When the Federal Reserve announces that they plan to “increase interest rates,” home shoppers go crazy, afraid they will take a bath on mortgage interest.

Fed interest moves actually affect the mortgage market less than people think. The Fed isn’t telling Wells Fargo how much to charge for a mortgage. It is setting the rate at which Wells Fargo and every other bank can lend or borrow money to and from other banks.

Banks must start each day with enough cash on hand to meet statutory reserve levels. In practice, banks lend money to each other overnight to achieve these reserves. The interest rate at which they are allowed to do this is called the Federal Funds Rate. This is what the Fed has control over.

If the Fed increases the Federal Funds Rate, it becomes more expensive for banks to lend to each other. They might pass on some of this extra expense to consumers in the form of higher mortgage rates, but short-term loans and adjustable-rate loans feel the pain much more than fixed-rate mortgage loans.

So What Time do Mortgage Rates Come Out Daily?

It depends on what you mean by “come out.” Every bank produces a “rate sheet” daily. Bank employees should have access to this rate sheet first thing in the morning. If you sit down with a loan officer, the preliminary rate quote he or she gives you will be based on that day’s rate sheet.

That rate sheet, however, is specific to the bank. It isn’t promulgated by Fannie Mae or the MBS market. Moreover, it is a snapshot of where MBS prices sit as of that morning. The rate you get at closing or rate lock could be very different, even if somehow you were able to close later that same day.

Do Mortgage Rates Change Throughout the Day?

Yes. The bank’s internally-generated rate sheet may not change throughout the day, but that sheet is only a soft quote. When it comes time to lock a rate, banks ditch the rate sheet and look at the up-to-the-minute MBS market.

Just like stocks and bonds, the price of mortgage-backed securities change throughout the day, and mortgage interest rates adjust accordingly. The hour at which you lock your rate or close your loan makes a difference.

Do Mortgage Rates Change Over the Weekend?

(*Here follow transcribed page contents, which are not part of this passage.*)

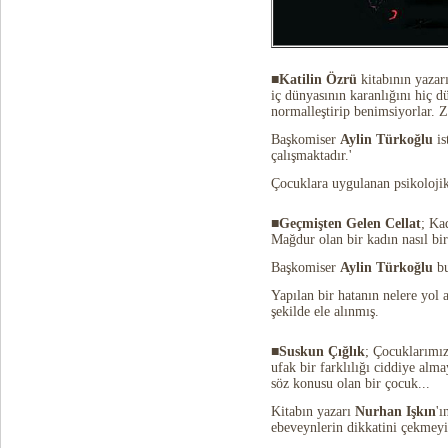
■Katilin Özrü
kitabının yazar
iç dünyasının karanlığını hiç 
normalleştirip benimsiyorlar. Zi
Başkomiser
Aylin Türkoğlu
i
çalışmaktadır.'
Çocuklara uygulanan psikolojik, 
■Geçmişten Gelen Cellat
; Ka
Mağdur olan bir kadın nasıl bir
Başkomiser
Aylin Türkoğlu
b
Yapılan bir hatanın nelere yol
şekilde ele alınmış.
■Suskun Çığlık
; Çocuklarımız
ufak bir farklılığı ciddiye al
söz konusu olan bir çocuk...
Kitabın yazarı
Nurhan Işkın
'ı
ebeveynlerin dikkatini çekmeyi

No. The MBS market closes over the weekend. It may not matter, though, because loan closing probably will not be available over the weekend. However, market events that break in the news over the weekend can definitely affect the rates available first thing Monday morning, compared to where they sat at the close of business on Friday.

The “Monday Effect”

Now that you understand how mortgage rates are set, it may seem like your sketchy uncle was wrong. There’s nothing special about Monday. Major market news can break any day of the week. Rates are not predictably lower on Monday.

Hold your horses, though. There is a decent reason to schedule your rate lock for Monday. Rates may not be lower, but they tend to be more stable throughout the day on Monday.

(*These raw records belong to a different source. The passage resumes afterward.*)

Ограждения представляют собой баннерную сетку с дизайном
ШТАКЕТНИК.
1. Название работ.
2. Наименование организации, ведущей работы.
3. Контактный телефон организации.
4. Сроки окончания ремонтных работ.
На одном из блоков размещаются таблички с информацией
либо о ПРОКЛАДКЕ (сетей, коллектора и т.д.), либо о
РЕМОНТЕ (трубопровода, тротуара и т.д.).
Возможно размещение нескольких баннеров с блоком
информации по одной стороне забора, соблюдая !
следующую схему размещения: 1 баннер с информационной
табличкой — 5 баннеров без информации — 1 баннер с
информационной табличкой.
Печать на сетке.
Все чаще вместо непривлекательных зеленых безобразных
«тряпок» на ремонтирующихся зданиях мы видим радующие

If you plan to lock your rate on a Monday afternoon, the rate is less likely to change dramatically from where it stood first thing Monday morning.

Conversely, if you schedule your rate lock for a Wednesday or Friday afternoon, the rate could swing wildly compared to where it started in the morning. It could crater down (good news!) or spike up (bad news!) by the minute of the fateful decision.

Observe the average change, measured in “basis points” (0.001%), of mortgage rates throughout the day on specific days of the week throughout the history of the market:

  • Monday: 17.3 (±8.65)
  • Tuesday: 20.3 (±10.15)
  • Wednesday: 23.8 (±11.9)
  • Thursday: 20.1 (±10.05)
  • Friday: 23.6 (±11.8)

As you can see, picking Wednesday or Friday to lock your rate could result in a roller coaster ride. If history is a guide, your rate could swing 0.12% or even higher, in either direction, compared to a more sedate 0.0865% on a Monday.

If you love to gamble, maybe a Wednesday rate lock is a perfect choice! For most people, the home buying process has more than enough roller coasters already built-in. Why choose a historically volatile day of the week to make a decision that will impact your pocketbook for up to thirty years?